--- Input data Enclosed Below ---

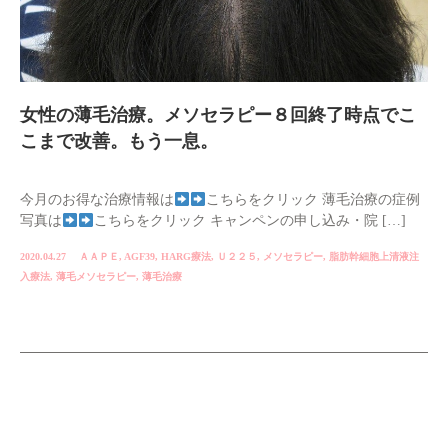
女性の薄毛治療。メソセラピー８回終了時点でこ
こまで改善。もう一息。
今月のお得な治療情報は
こちらをクリック 薄毛治療の症例
写真は
こちらをクリック キャンペンの申し込み・院 […]
2020.04.27
ＡＡＰＥ
,
AGF39
,
HARG療法
,
Ｕ２２５
,
メソセラピー
,
脂肪幹細胞上清液注
入療法
,
薄毛メソセラピー
,
薄毛治療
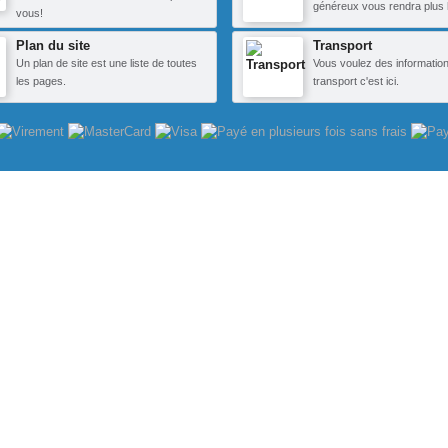
généreux vous rendra plus 
vous!
Plan du site
Transport
Un plan de site est une liste de toutes
Vous voulez des information
les pages.
transport c'est ici.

--- End of Enclosed Input data ---

Your goal: Each line above that carries the string "こちらをクリック" has to be returned.

Exercise result:
こちらをクリック 薄毛治療の症例
こちらをクリック キャンペンの申し込み・院 […]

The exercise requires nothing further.